November 11, 2025 by Henry Lin-David   |   Leave a Comment

Prediction, Inference and Overparameterization in Machine Learning: Guiding Intuition for Clinical AI
Jeffrey D. Blume, PhD
November 12, 2025

Machine learning models are the engines of AI and are increasingly applied in clinical practice, yet their goals and behavior often differ from traditional statistical models. This talk will develop intuition for how prediction, inference, and overparameterization interact; using simple examples to reveal when complex models help, and when they can mislead. We’ll discuss practical ways to evaluate and trust model outputs in clinical settings where interpretability and generalization matter most.

Learning objectives:

  1. Differentiate prediction from inference
  2. Recognize the implications of overparameterization in modern machine learning
  3. Integrate statistical reasoning into clinical evaluation of AI

To view previous Grand Rounds lectures, click here.


About the Lecturer — Jeffrey D. Blume, PhD

Dr.
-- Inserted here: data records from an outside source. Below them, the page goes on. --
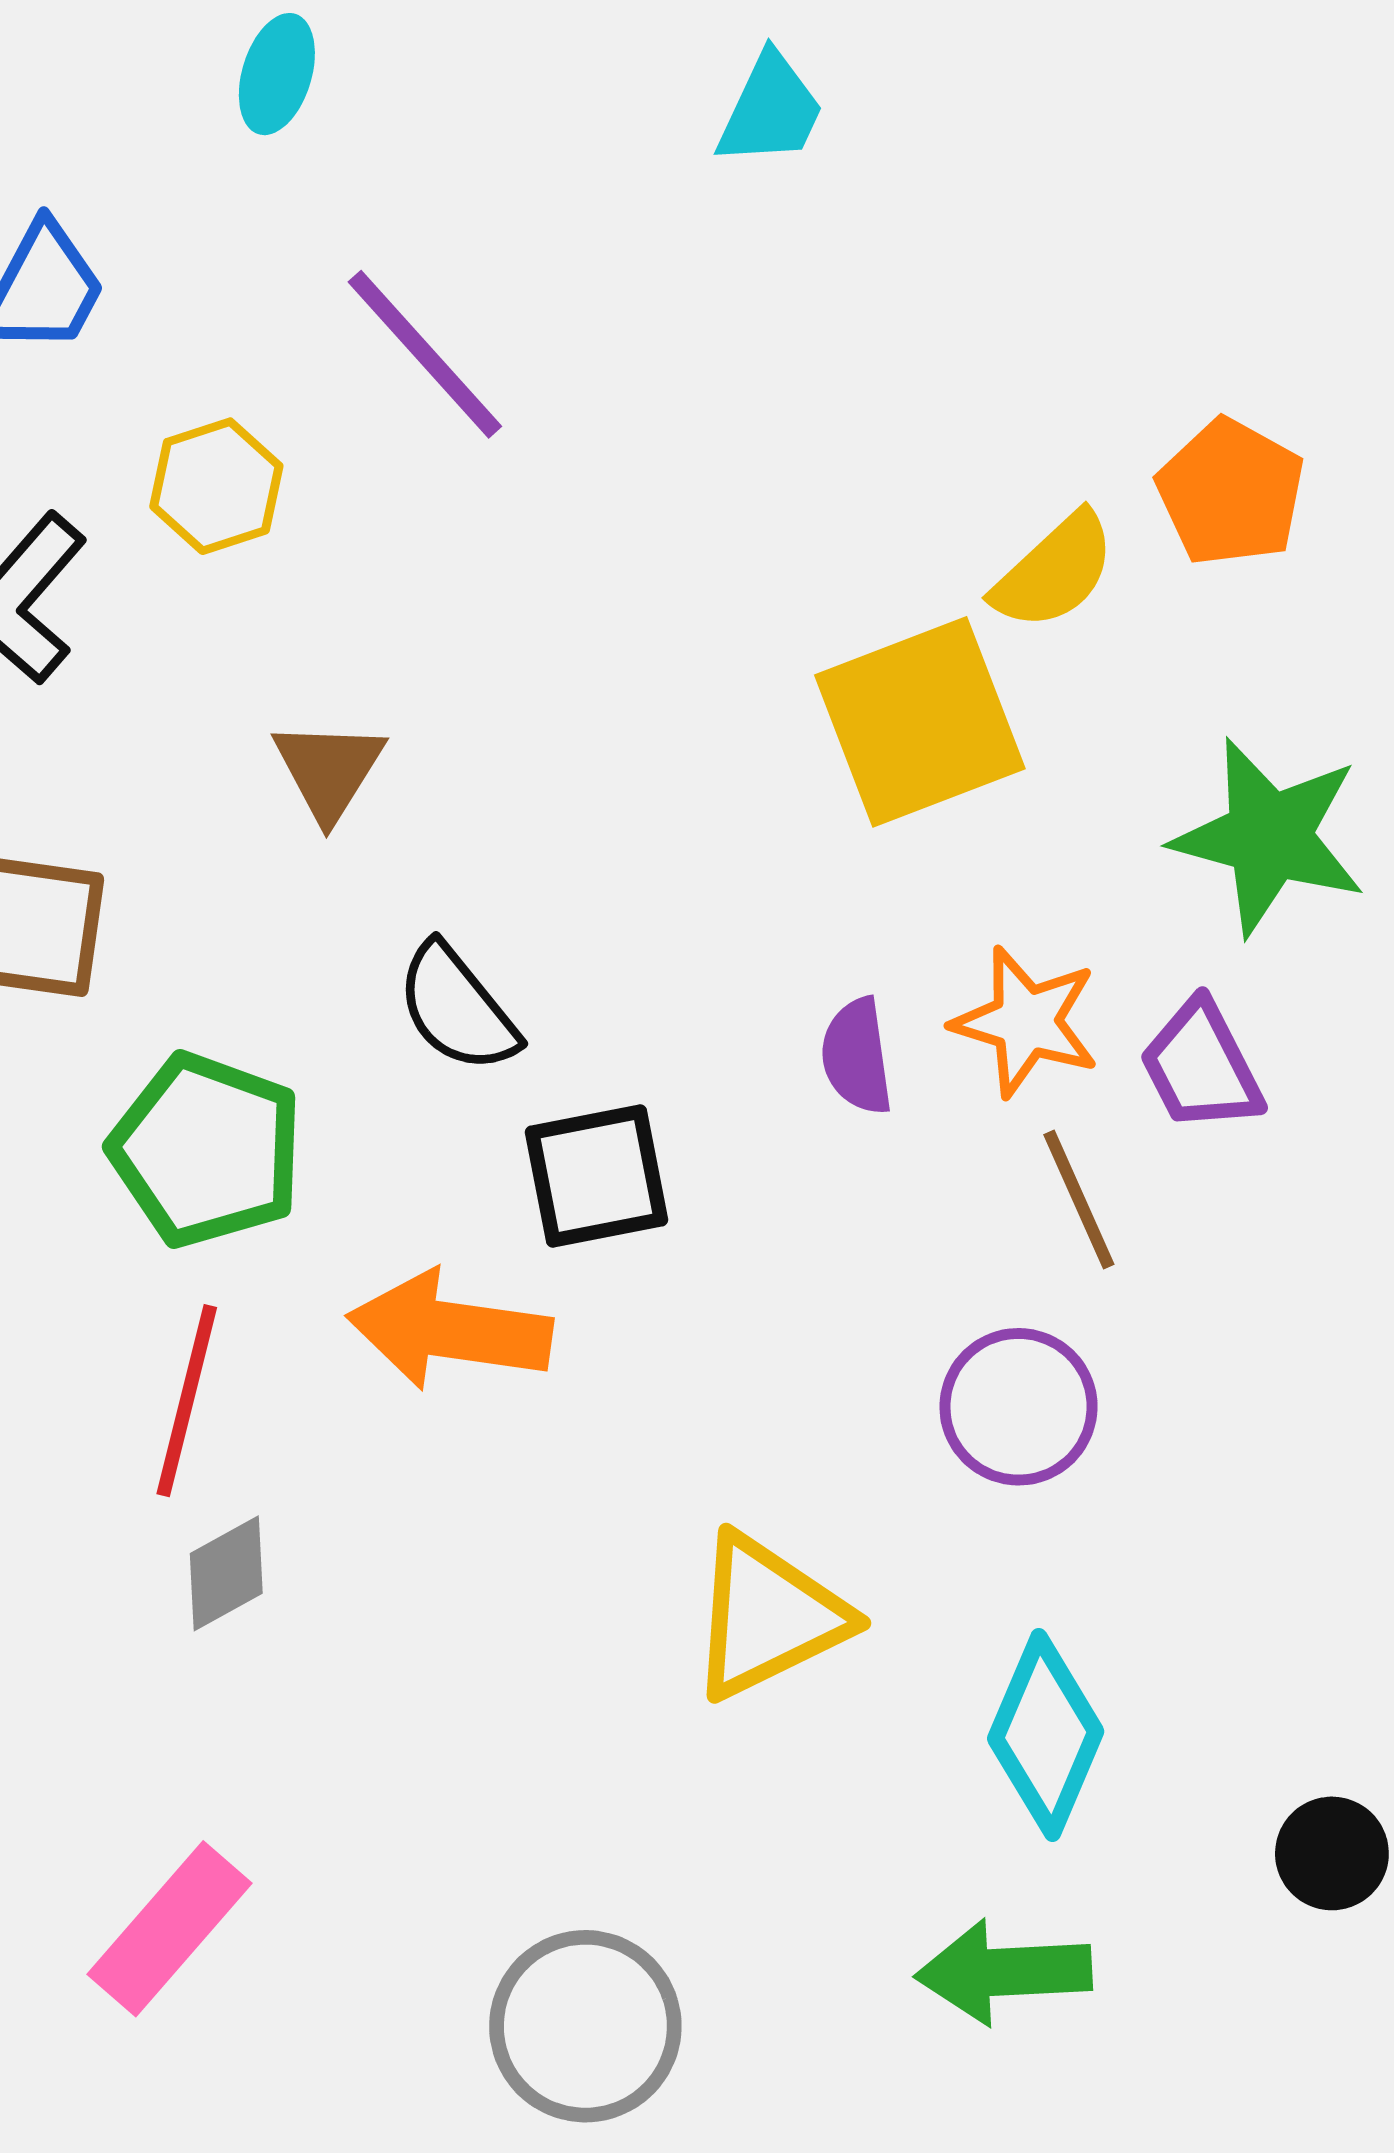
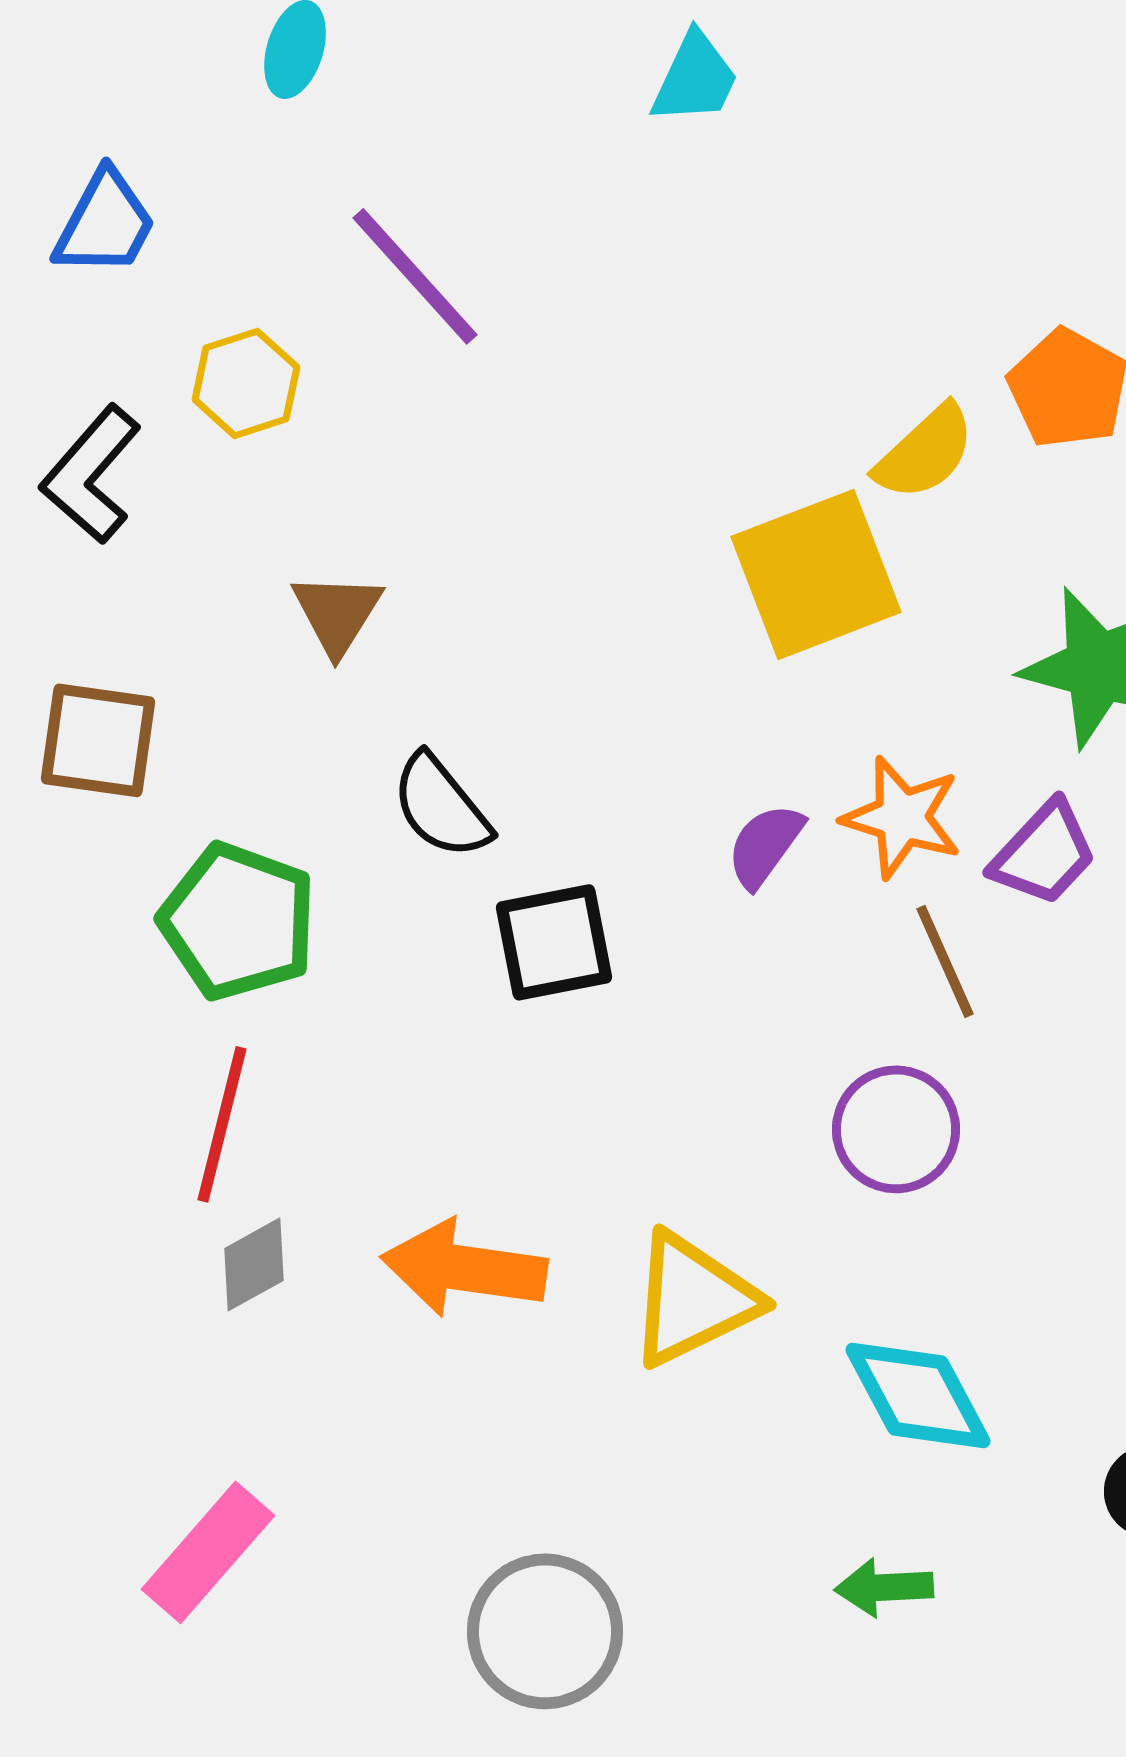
purple semicircle: (857, 1056) -> (765, 845), turned 44
purple trapezoid: (1201, 1066) -> (1044, 853), turned -110
orange arrow: (450, 1330) -> (464, 1268), moved
cyan diamond: (1046, 1735) -> (918, 1395), turned -51
green arrow: (1004, 1972) -> (884, 1587), size x0.7

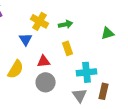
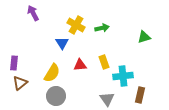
yellow rectangle: (68, 48) -> (104, 62), moved
gray circle: (46, 82) -> (56, 96), moved
gray triangle: (80, 95) -> (107, 99), moved

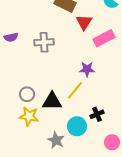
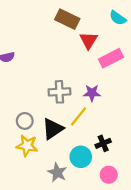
gray cross: (44, 42) -> (59, 92), moved
black triangle: (52, 101) -> (53, 129), turned -35
pink circle: (112, 142) -> (109, 175), moved

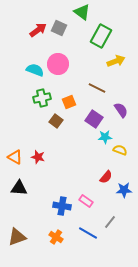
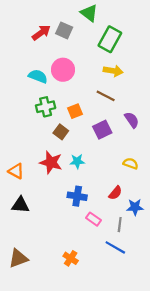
yellow arrow: (116, 61) -> (113, 71), moved, turned 30
purple square: (94, 119) -> (102, 130), turned 30
cyan star: (105, 137) -> (77, 161), moved
red star: (38, 157) -> (51, 162), moved, size x1.5
blue cross: (62, 206) -> (77, 196), moved
gray line: (110, 222) -> (120, 225), moved, turned -32
blue line: (88, 233) -> (115, 247), moved
orange cross: (56, 237) -> (71, 258), moved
Jeffrey D. Blume is Professor of Data Science and Quantitative Foundation Associate Dean for Academics and Faculty Affairs at the University of Virginia School of Data Science. A biostatistician by training, he is a leading expert in likelihood‐based methods for measuring statistical evidence and the inventor of the second-generation p-value, a framework for improving statistical inference and reproducibility in data-rich settings. His research spans prediction modeling ­­– including methods for handling missing data, high-dimensional model selection and post-selection inference – mediation modeling, ROC analysis, and clinical trial design, particularly in diagnostic and imaging studies. Dr. Blume has served as lead statistician on numerous large-scale multisite trials and currently co-leads an NCI-funded project examining disparities in lung-cancer screening, for which he and his collaborators received Vanderbilt’s Chancellor’s Award for Research. He also served for more than a decade on the faculty of the Radiological Society of North America’s (RSNA’s) Clinical Trials Methodology Workshop (CTMW), including five years as its co-leader. His collaborative experience spans radiology, nephrology, women’s health, and neuroscience, including service on multiple data safety monitoring boards. As Director of the PRISM Lab (“Prediction, Inference, and Scale in Data Science Models”), Dr. Blume mentors PhD students developing novel tools to bridge methodological innovation with applied biomedical research. A Fellow of the American Statistical Association and the American Association for the Advancement of Science, he was also awarded the Spinoza Chair in Medicine by the University of Amsterdam in 2019.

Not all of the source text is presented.